19. The audio processing apparatus according to claim 18, wherein the first audio processing
apparatus further comprises:
a first synchronizing module, configured to synchronize the rendering metadata with
the second wireless earphone, and/or
the second audio processing apparatus further comprises:
a second synchronizing module, configured to synchronize the rendering metadata with
the first wireless earphone.
20. The audio processing apparatus according to claim 19, wherein the first synchronizing
module is specifically configured to: send the first earphone sensor metadata to the
second wireless earphone, so that the second synchronizing module uses the first earphone
sensor metadata as the second earphone sensor metadata.

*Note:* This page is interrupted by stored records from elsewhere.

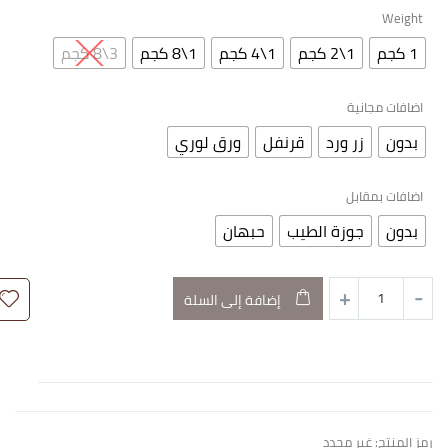
Weight
1 كجم
1\2 كجم
1\4 كجم
1\8 كجم
3\8 كجم
اضافات مجانية
بدون
زر ورد
قرنفل
ورق لوري
اضافات بمقابل
بدون
جوزة الطيب
حبهان
إضافة إلى السلة
رمز المنتج:
غير محدد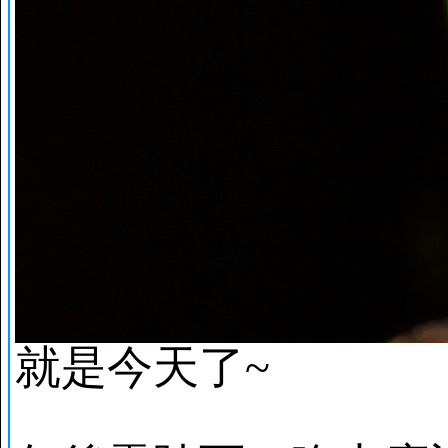
就是今天了~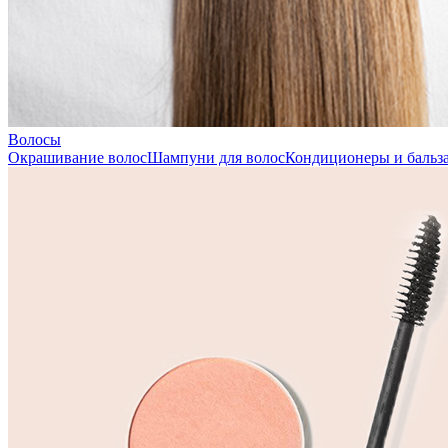
Волосы
Окрашивание волос
Шампуни для волос
Кондиционеры и бальза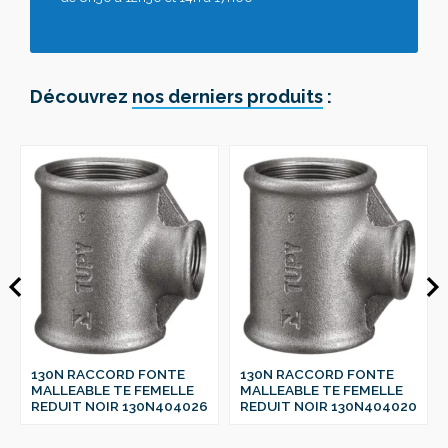
Découvrez
nos derniers produits
:
130N RACCORD FONTE
130N RACCORD FONTE
MALLEABLE TE FEMELLE
MALLEABLE TE FEMELLE
REDUIT NOIR 130N404026
REDUIT NOIR 130N404020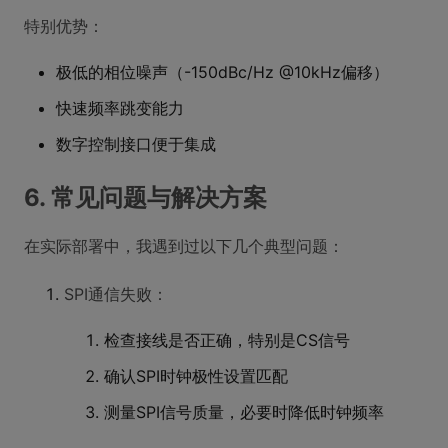
特别优势：
极低的相位噪声（-150dBc/Hz @10kHz偏移）
快速频率跳变能力
数字控制接口便于集成
6. 常见问题与解决方案
在实际部署中，我遇到过以下几个典型问题：
SPI通信失败：
检查接线是否正确，特别是CS信号
确认SPI时钟极性设置匹配
测量SPI信号质量，必要时降低时钟频率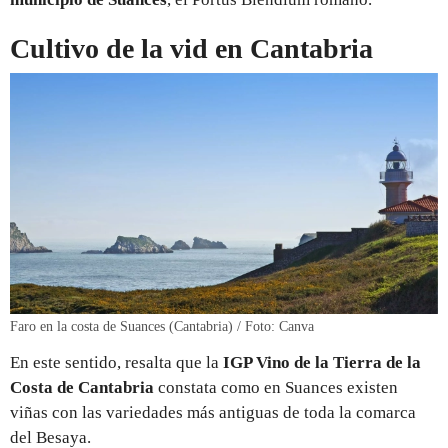
Cultivo de la vid en Cantabria
Faro en la costa de Suances (Cantabria) / Foto: Canva
En este sentido, resalta que la
IGP Vino de la Tierra de la
Costa de Cantabria
constata como en Suances existen
viñas con las variedades más antiguas de toda la comarca
del Besaya.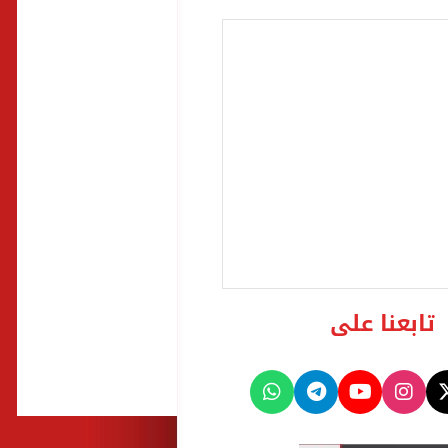
تابعنا على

21. The audio processing apparatus according to claim 19, wherein the first synchronizing
module is specifically configured to:
send the first earphone sensor metadata;
receive the second earphone sensor metadata; and
determine the rendering metadata according to the first earphone sensor metadata,
the second earphone sensor metadata and a preset numerical algorithm, and
the second synchronizing module is specifically configured to:
send the second earphone sensor metadata;
receive the first earphone sensor metadata; and
determine the rendering metadata according to the first earphone sensor metadata,
the second earphone sensor metadata and a preset numerical algorithm, or
the first synchronizing module is specifically configured to:
send the first earphone sensor metadata; and
receive the rendering metadata, and
the second synchronizing module is specifically configured to:
send the second earphone sensor metadata; and
receive the rendering metadata.
22. The audio processing apparatus according to claim 19, wherein the first synchronizing
module is specifically configured to:
receive playing device sensor metadata;
determine the rendering metadata according to the first earphone sensor metadata,
the playing device sensor metadata and a preset numerical algorithm; and
send the rendering metadata.
23. The audio processing apparatus according to claim 19, wherein the first synchronizing
module is specifically configured to:
send the first earphone sensor metadata;
receive the second earphone sensor metadata;
receive the playing device sensor metadata; and
determine the rendering metadata according to the first earphone sensor metadata,
the second earphone sensor metadata, the playing device sensor metadata and a preset
numerical algorithm, and
the second synchronizing module is specifically configured to:
send the second earphone sensor metadata;
receive the first earphone sensor metadata;
receive the playing device sensor metadata; and
determine the rendering metadata according to the first earphone sensor metadata,
the second earphone sensor metadata, the playing device sensor metadata and a preset
numerical algorithm.
24. The audio processing apparatus according to any one of claims 14 to 23, wherein the
first to-be-presented audio signal comprises at least one of a channel-based audio
signal, an object-based audio signal, and a scene-based audio signal, and/or
the second to-be-presented audio signal comprises at least one of a channel-based
audio signal, an object-based audio signal, and a scene-based audio signal.
25. A wireless earphone, comprising: a first wireless earphone and a second wireless earphone;
the first wireless earphone comprises:
a first processor; and
a first memory, configured to store a computer program of the processor,
wherein the processor is configured to implement the steps of the first wireless earphone
in the audio processing method of any one of claims 1 to 13 by executing the computer
program, and
the second wireless earphone comprises:
a second processor; and
a second memory, configured to store a computer program of the processor,
wherein the processor is configured to implement the steps of the second wireless
earphone in the audio processing method of any one of claims 1 to 13 by executing
the computer program.
26. A computer-readable storage medium on which a computer program is stored, wherein
the computer program, when being executed by a processor, implements the audio processing
method according to any one of claims 1 to 13.